Always in search of the ‘biggest and best’, Langford’s mayor highlighted yesterday that Dr Friedman was named by Wallpaper Magazine as one of 10 people from around the world “most likely to change the way we live”. Langford has significantly bought into that narrative, relying on one source of input at the top (versus a collaboration of urban thinkers), and working with the intel in a strident Langford way.

The density declaration:

As Mayor Young as has explained many times, density provides more places for people to live, more incentive for businesses to set up shop (including companies that might move their offices to Langford, such as Plexxis is doing as announced last September), and a more vibrant ambiance of urban lifestyle.

The new West Shore University is coming to downtown Langford (on Goldstream Avenue) as one example of a how far the city has come from being known as ‘Dogpatch’. That label is now destined for the history books, done and gone.

Public input:

To the credit of Mayor and Council, a public question opportunity was made available yesterday. But that was under the gaze of the creator of the plan and in the presence of the business and political community that enables it. It was good community leadership, a safe way to expose ideas while still maintaining control.

mayor, stew young, tesla
Mayor Stew Young welcomed the island’s first Tesla service centre to Langford, at a groundbreaking March 3, 2022. [Jalen Codrington / Island Social Trends]

The core of complaints from the public expressed over the few years at council are essentially about the evident points of disconnect, as well as that the public feels that it has largely not been listened to. Mayor Young has been heard many times over the years countering that with saying he’s out in the community listening to people all the time. But that’s not the same as a public interface. So things do appear to be changing.

Council accepting comments in a formal council meeting is foreign to most people in the community, and the council format of receiving public input comes at the tail end after most of the planning has been done.

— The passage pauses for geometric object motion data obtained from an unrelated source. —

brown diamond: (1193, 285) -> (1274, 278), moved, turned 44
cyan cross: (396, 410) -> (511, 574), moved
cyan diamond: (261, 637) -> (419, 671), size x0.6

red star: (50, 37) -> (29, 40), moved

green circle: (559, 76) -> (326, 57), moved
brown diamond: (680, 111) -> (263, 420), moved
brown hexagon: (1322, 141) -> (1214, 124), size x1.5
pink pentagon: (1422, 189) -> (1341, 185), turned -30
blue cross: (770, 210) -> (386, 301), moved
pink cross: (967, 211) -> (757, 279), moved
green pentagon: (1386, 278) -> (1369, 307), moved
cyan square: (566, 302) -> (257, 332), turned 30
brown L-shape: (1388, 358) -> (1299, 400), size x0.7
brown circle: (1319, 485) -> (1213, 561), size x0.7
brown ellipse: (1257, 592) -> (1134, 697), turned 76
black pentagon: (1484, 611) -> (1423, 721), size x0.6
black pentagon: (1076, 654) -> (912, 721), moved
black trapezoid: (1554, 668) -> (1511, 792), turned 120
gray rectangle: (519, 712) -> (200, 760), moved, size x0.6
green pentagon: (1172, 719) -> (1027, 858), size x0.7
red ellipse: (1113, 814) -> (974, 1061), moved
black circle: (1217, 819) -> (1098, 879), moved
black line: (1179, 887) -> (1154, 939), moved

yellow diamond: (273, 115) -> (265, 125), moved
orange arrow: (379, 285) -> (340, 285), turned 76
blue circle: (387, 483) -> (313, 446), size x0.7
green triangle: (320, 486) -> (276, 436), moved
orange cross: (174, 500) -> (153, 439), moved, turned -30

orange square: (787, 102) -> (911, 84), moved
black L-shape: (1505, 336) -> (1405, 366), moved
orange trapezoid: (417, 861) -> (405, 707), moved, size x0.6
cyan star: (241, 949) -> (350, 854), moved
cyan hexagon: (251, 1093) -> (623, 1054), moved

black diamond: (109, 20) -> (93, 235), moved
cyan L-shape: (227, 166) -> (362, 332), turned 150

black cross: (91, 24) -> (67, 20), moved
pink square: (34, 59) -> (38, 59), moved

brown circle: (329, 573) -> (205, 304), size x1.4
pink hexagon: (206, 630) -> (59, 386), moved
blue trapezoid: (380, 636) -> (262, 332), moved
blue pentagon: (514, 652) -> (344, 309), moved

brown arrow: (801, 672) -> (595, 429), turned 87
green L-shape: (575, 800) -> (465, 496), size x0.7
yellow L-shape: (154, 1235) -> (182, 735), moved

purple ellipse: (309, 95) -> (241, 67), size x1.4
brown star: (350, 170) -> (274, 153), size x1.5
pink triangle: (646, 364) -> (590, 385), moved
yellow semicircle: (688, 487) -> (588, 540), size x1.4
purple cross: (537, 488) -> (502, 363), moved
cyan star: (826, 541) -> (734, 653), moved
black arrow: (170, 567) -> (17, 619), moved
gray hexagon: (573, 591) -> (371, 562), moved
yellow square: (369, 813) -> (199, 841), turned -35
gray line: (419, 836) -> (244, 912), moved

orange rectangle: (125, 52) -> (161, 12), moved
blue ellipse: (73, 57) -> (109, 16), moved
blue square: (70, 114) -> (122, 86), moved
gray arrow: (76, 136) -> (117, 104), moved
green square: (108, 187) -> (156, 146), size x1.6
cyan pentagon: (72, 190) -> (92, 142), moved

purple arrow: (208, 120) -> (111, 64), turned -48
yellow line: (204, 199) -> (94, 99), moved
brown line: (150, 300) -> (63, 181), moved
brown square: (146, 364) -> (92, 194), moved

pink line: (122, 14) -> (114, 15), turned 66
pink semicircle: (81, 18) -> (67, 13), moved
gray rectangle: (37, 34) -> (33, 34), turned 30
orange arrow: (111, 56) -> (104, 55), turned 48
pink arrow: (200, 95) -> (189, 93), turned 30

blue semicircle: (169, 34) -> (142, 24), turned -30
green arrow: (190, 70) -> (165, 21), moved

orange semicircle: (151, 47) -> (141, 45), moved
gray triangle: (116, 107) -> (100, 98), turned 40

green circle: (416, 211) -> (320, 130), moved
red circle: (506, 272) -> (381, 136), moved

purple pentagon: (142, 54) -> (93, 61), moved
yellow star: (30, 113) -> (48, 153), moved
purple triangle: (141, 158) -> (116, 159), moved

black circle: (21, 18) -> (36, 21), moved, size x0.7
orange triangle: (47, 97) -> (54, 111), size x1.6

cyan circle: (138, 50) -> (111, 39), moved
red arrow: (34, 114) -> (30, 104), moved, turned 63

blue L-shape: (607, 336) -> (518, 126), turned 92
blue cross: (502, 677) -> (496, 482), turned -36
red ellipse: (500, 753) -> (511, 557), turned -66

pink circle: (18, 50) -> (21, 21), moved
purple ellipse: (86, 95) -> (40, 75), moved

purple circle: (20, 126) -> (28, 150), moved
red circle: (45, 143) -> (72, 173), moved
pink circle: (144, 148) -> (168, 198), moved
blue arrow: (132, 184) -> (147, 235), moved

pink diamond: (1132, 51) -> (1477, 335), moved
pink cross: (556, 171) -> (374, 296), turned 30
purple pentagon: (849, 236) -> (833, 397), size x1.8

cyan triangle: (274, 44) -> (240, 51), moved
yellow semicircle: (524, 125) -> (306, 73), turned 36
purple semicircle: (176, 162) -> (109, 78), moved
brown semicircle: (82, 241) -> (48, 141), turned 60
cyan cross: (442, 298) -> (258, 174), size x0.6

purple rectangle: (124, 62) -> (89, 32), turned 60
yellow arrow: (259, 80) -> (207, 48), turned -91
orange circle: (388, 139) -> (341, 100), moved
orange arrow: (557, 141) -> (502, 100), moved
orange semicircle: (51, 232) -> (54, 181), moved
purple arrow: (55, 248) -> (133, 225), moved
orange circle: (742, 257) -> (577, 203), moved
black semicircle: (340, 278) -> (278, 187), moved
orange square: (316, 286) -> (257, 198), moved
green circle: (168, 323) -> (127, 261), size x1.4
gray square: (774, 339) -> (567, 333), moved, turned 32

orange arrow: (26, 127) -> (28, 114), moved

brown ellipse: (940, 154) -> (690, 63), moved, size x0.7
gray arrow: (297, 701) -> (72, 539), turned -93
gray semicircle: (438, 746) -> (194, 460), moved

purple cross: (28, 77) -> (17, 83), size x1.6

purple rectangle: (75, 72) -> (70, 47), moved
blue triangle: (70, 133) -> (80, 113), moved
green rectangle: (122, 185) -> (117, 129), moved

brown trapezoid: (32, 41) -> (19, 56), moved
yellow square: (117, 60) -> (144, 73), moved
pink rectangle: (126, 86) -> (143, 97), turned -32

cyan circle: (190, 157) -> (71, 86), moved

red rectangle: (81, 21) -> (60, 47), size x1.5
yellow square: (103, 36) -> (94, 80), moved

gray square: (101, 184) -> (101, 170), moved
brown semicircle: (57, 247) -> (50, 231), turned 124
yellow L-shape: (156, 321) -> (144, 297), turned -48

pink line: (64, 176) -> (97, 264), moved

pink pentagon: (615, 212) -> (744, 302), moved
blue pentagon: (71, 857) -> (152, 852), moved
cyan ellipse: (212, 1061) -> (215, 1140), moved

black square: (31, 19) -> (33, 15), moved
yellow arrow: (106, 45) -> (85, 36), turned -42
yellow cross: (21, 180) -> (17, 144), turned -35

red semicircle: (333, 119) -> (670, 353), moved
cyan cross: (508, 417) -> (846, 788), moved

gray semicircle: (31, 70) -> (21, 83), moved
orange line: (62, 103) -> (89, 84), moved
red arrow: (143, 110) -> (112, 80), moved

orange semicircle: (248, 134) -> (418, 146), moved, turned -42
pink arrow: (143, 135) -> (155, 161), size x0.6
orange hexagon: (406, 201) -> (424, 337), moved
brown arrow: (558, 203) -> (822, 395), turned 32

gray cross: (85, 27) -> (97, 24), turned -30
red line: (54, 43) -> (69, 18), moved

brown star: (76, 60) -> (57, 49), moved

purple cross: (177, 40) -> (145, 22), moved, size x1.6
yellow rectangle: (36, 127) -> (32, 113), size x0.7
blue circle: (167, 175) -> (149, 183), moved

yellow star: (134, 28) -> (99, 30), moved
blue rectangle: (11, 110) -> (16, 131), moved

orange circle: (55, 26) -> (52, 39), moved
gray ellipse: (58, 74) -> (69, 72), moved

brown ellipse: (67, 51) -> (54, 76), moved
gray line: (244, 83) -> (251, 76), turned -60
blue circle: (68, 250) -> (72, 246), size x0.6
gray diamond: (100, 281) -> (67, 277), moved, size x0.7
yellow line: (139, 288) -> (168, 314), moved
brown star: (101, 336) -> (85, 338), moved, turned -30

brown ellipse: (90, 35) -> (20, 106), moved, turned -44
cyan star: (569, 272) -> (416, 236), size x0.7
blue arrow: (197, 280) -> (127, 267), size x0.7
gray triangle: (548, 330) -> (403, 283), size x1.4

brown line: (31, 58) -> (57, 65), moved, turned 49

As for the sense of disconnect: some things move ahead rather brilliantly (like providing more homes for people to live in — almost every speaker professes to being in favour of development) while other aspects of urban change or development are minimal or starkly absent (such as any sort of emphasis on sustainability such as preserving natural ecosystems or facilitating urban food gardens).

Or some things are morphed into something unintended or aberrant (like artificial turf to stand in for real green space, or brightly bold pop-up play spaces with rubberized surfaces that offer safety but are apart from any surrounding natural ecosystem).

Some of the public comments:

oaktree naturals

Dr Friedman gave lengthy responses to these questions from members of the public on March 5:

  • Not a lot of visual examples in the presentation of new innovative development in Langford over the past 17 years (mostly were from countries in Europe and other parts of the world).
  • About the vision as presented: “We don’t really see that happening right now. How can they (Council) follow that direction?”
  • There needs to be more support for public transit (in the west shore).
  • There needs to be more integration of green spaces and community gardens. “We see a lot of scraping all the trees off and pouring of concrete.”

Menu approach:

Some ideas get started and grow in Langford because they do jive with public sentiment and are easily defined and delivered, like the provision of EV charging; new strata and commercial buildings will have various stages of city EV charging requirements and there are a couple of EV plug-in locations along Goldstream Avenue in the downtown strip. Other things that seem easily moved ahead are a few outdoor playpark areas (usually when land is made available by developers) and the many bus shelters (when BC Transit provides the shelters, Langford Engineering does the roadside prep).

langford optometry

This cobbling together — a menu approach, if you will — has nonetheless underpinned Langford’s many years of achieving steady population growth to now over 50,000 people (along with a greater overall tax base), even though some things stick out like a blossom in a hay field (e.g. the hastily upgraded former Westhills Stadium, now Starlight Stadium) while other things are missing (e.g. natural moments of greenspace or cultivated gardens within the higher density development — neither of which is truly matched by tightly controlled landscaping displays).

Merging into a complete community”:

Langford has grown in fits and starts, one project after another. In just the past five years there have been grand openings for the Bear Mountain Parkway, West Shore Parkway, and the stadium expansion, as well as a lighter touch for bringing many other things to town including the Pacific FC indoor training center, the Boulder House training facility, just this past week the announcement of a Tesla service centre coming to town, and so on.

Mayor Young used a new phrase yesterday, i.e. “merging into a complete community”. Prior to now it’s been about singular highlights, not necessarily woven together to articulate the vision.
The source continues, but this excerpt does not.